Un tribunal place AHBAP sous tutelle de l’État alors qu’Erdoğan cible les « opportunistes » des séismes
Les points importants
- Tutelle étatique : Un tribunal turc a confié la gestion d'AHBAP et de tous ses actifs à un fonds public, gelant ses comptes et engageant sa dissolution.
- Répression politique : Erdoğan a accusé les personnes visées par l'enquête d'« opportunisme politique et économique » après les séismes de 2023, justifiant la saisie.
- Enquête controversée : Les accusations incluent le blanchiment d'argent et l'appartenance à une organisation criminelle, tandis que le fondateur Haluk Levent nie tout lien entre ses dettes personnelles et l'association.

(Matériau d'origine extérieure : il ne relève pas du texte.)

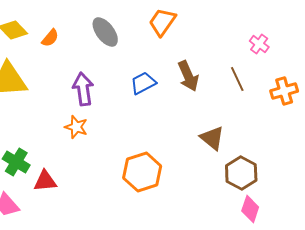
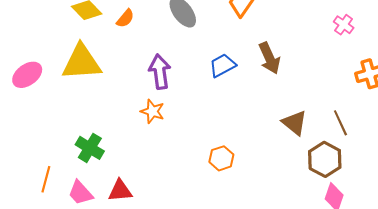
brown line: (237, 79) -> (340, 123), moved
orange hexagon: (142, 172) -> (221, 158), size x0.6
red triangle: (45, 181) -> (120, 191), moved

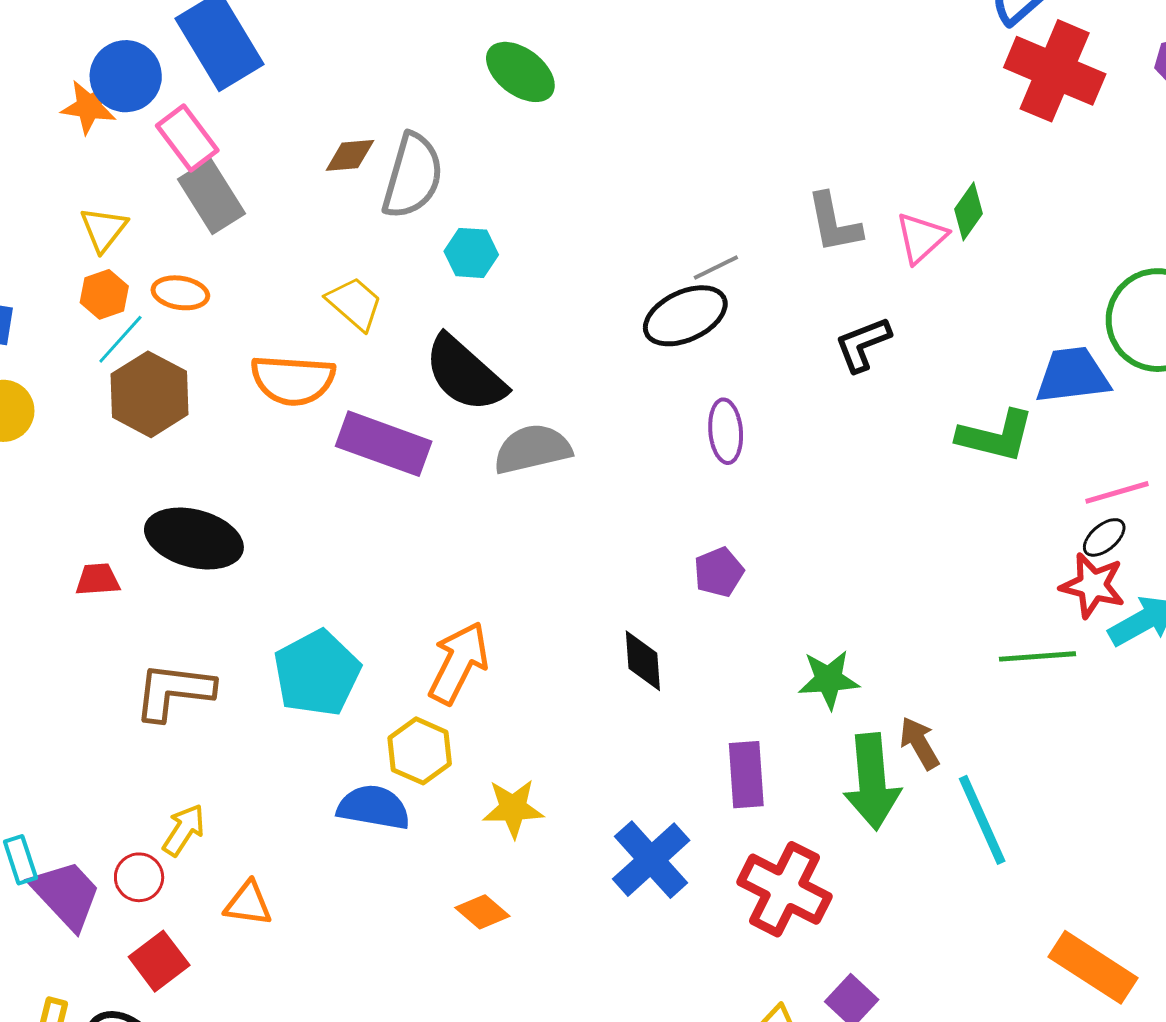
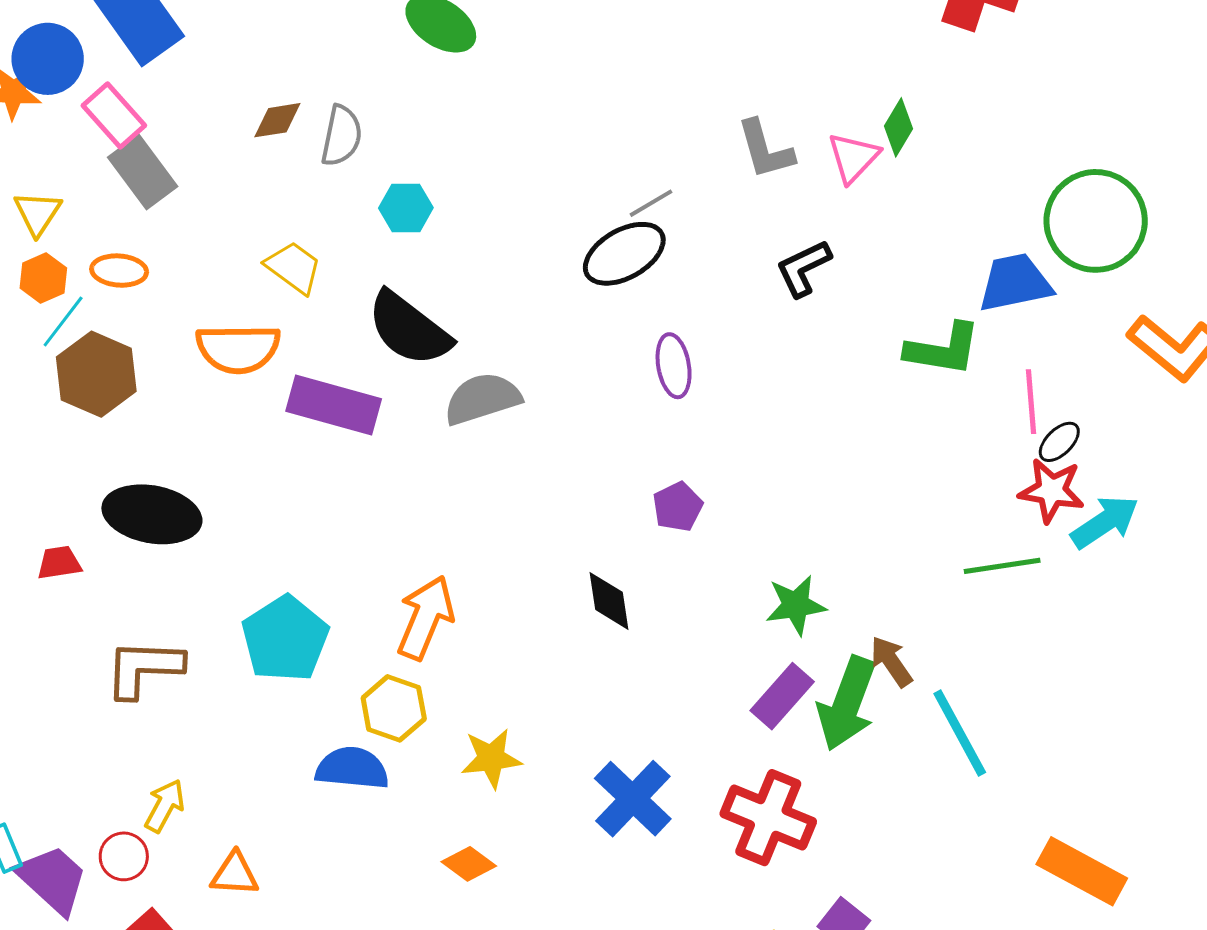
gray semicircle: (413, 176) -> (341, 136), size x0.7
pink line: (1117, 492) -> (1031, 402), moved, turned -74
purple rectangle: (746, 775) -> (782, 696), moved, turned 50
green arrow: (872, 782) -> (847, 704), turned 30

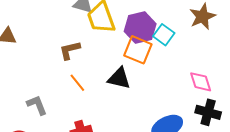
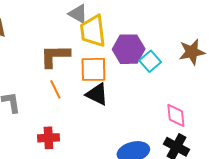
brown L-shape: (70, 50) -> (55, 56), size x1.4
orange square: (138, 50) -> (93, 69), moved, turned -36

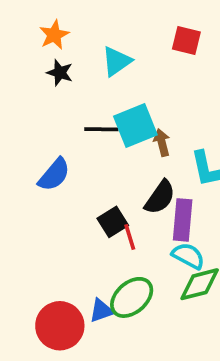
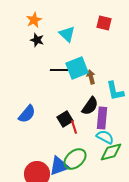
cyan triangle: (116, 61) -> (67, 34), turned -42
blue semicircle: (54, 175) -> (27, 114), moved
blue triangle: (101, 311) -> (59, 166), size x1.5

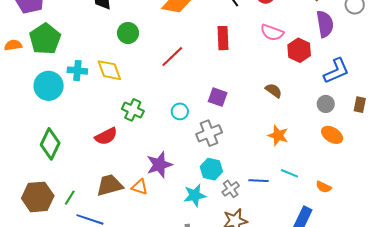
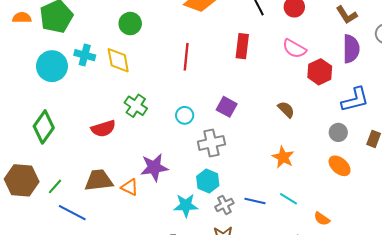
green circle: (128, 33) -> (130, 24), moved
red line: (172, 57) -> (186, 57), turned -50

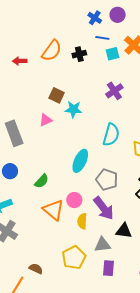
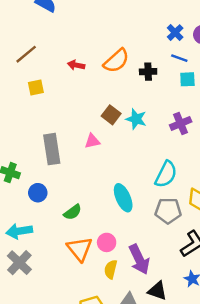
cyan star: (73, 109) -> (136, 119), moved
cyan ellipse: (80, 161) -> (123, 198), turned -60
gray pentagon: (107, 180) -> (168, 211), moved, turned -30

Un tribunal turc a placé sous le contrôle d’un fonds public l’ensemble des actifs de la célèbre association humanitaire AHBAP et a engagé sa dissolution, tandis que le président Recep Tayyip Erdoğan accusait les personnes visées par une enquête sur l’organisation d’avoir exploité les séismes de 2023 à des fins politiques et financières, rapporte le quotidien BirGün.
Le 8e tribunal correctionnel de paix d’Istanbul a nommé le Fonds d’assurance des dépôts d’épargne (TMSF) pour gérer AHBAP, ses actifs et ses entités affiliées. La décision précise que les activités de l’association ont pris fin, ses comptes et actifs ont été gelés et le processus de dissolution a été engagé.

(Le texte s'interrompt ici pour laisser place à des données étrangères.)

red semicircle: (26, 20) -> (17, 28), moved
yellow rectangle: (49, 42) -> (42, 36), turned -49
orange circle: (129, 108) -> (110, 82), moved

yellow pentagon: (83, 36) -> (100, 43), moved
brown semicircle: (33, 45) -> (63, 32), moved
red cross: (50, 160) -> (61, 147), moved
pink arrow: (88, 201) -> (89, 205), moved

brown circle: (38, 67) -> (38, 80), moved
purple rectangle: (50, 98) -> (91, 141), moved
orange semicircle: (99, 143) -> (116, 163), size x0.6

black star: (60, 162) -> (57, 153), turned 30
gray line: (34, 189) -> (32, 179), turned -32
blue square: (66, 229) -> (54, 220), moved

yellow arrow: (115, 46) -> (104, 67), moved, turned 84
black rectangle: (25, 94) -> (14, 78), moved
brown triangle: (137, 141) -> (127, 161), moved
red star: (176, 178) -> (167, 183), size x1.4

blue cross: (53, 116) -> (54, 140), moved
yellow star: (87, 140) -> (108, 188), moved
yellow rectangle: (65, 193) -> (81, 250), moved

Cette décision ferme de facto l’une des organisations de la société civile les plus importantes de Turquie, qui avait collecté d’importants dons et joué un rôle majeur dans les opérations de secours après les dévastateurs séismes de février 2023.
S’exprimant lors d’une conférence gouvernementale sur la communication à Ankara mardi, Erdoğan a affirmé que les documents découverts dans le cadre de l’enquête montraient « quel genre d’opérations ont été menées contre l’État et la nation » pendant la réponse aux séismes.

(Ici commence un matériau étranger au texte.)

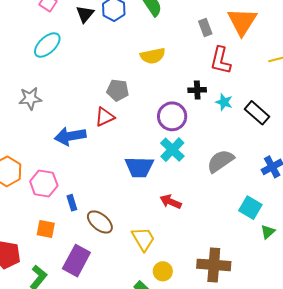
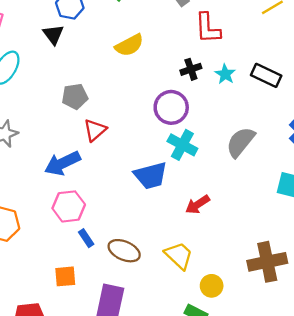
black triangle: (85, 14) -> (53, 34), moved
gray pentagon: (118, 90) -> (75, 97), moved
cyan star: (224, 102) -> (225, 74), turned 30
pink hexagon: (44, 183) -> (69, 206), moved
red arrow: (171, 202) -> (198, 205), turned -40

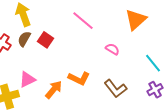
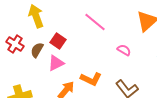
brown semicircle: (24, 39) -> (37, 50), moved
pink triangle: (27, 79) -> (56, 63), moved

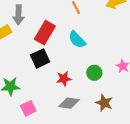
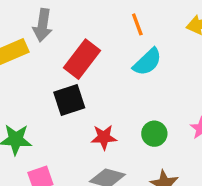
cyan semicircle: (77, 40) -> (147, 62), moved, turned -96

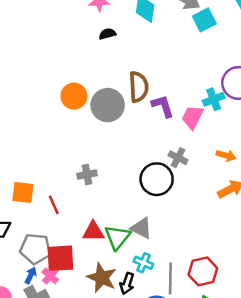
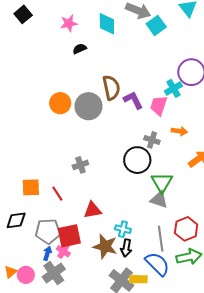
orange arrow: (226, 156) -> (179, 131), moved
gray triangle: (141, 228) -> (159, 200), moved
green triangle: (117, 237) -> (162, 182), moved
cyan cross: (143, 263) -> (123, 229), moved

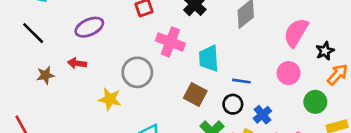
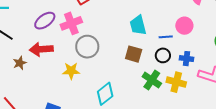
pink cross: (170, 42) -> (71, 23), moved, turned -30
red arrow: (77, 63) -> (41, 49), size x1.6
pink circle: (289, 73) -> (184, 26), moved
blue cross: (262, 115) -> (186, 59), turned -32

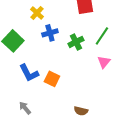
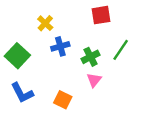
pink triangle: (104, 62) -> (94, 80), moved
blue L-shape: (29, 73) -> (22, 93), moved

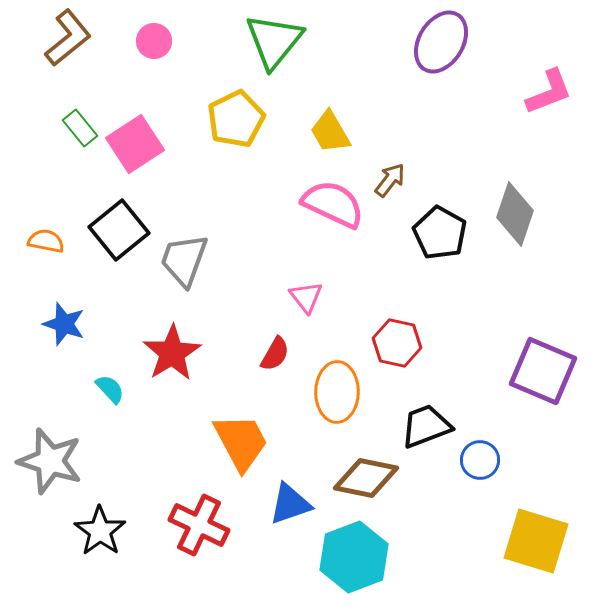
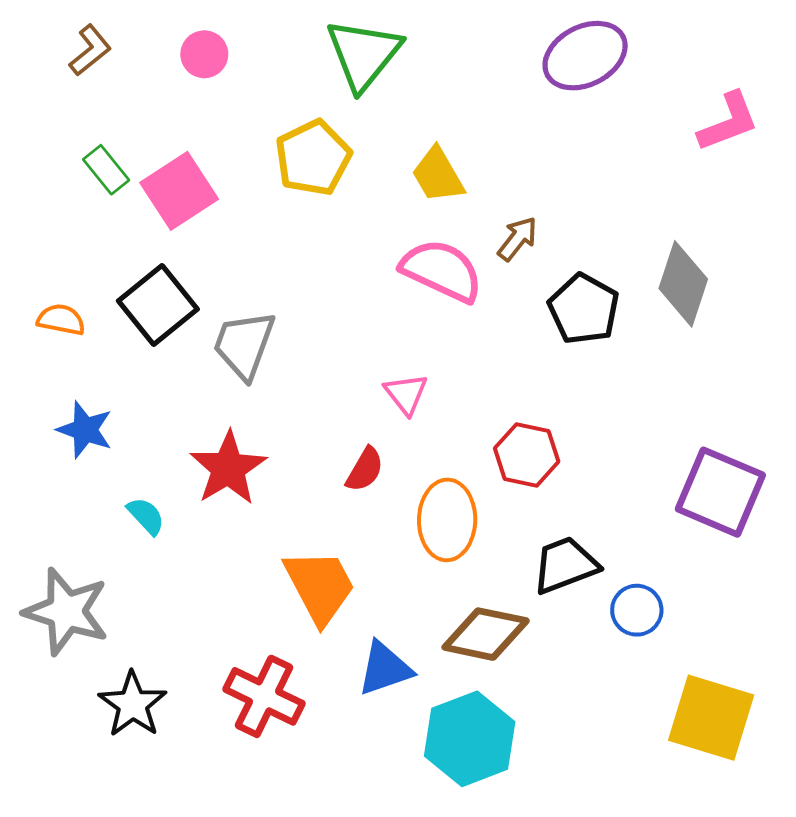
brown L-shape: (68, 38) -> (90, 50), size x0.7
purple ellipse: (441, 42) -> (585, 56), turned 32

« Il devient clair qui avait quel genre de relations inconvenantes avec qui », a déclaré Erdoğan. « Les personnes qui se sont livrées à un opportunisme politique et économique en exploitant le séisme répondent aujourd’hui de leurs actes devant la justice. »
« Indépendamment de là où cela mène, nous ne permettrons pas à ceux qui cherchent à tirer profit des tensions et de la polarisation d’utiliser les moyens à leur disposition comme une arme contre l’État. »
Erdoğan n’a cité aucune preuve spécifique. Le fondateur d’AHBAP, le musicien de rock Haluk Levent, et d’autres suspects ont nié toute faute.
Le parquet général d’Istanbul enquête sur des allégations selon lesquelles les dons collectés après les deux séismes du 6 février auraient été transférés sur les comptes personnels des suspects, utilisés pour des jeux d’argent ou transmis à des tiers.
L’enquête porte également sur des contrats avec des entreprises qui n’auraient pas achevé des projets de logement malgré avoir reçu des paiements d’AHBAP, des transferts de propriété à l’assistant de Levent et des chèques émis par l’association.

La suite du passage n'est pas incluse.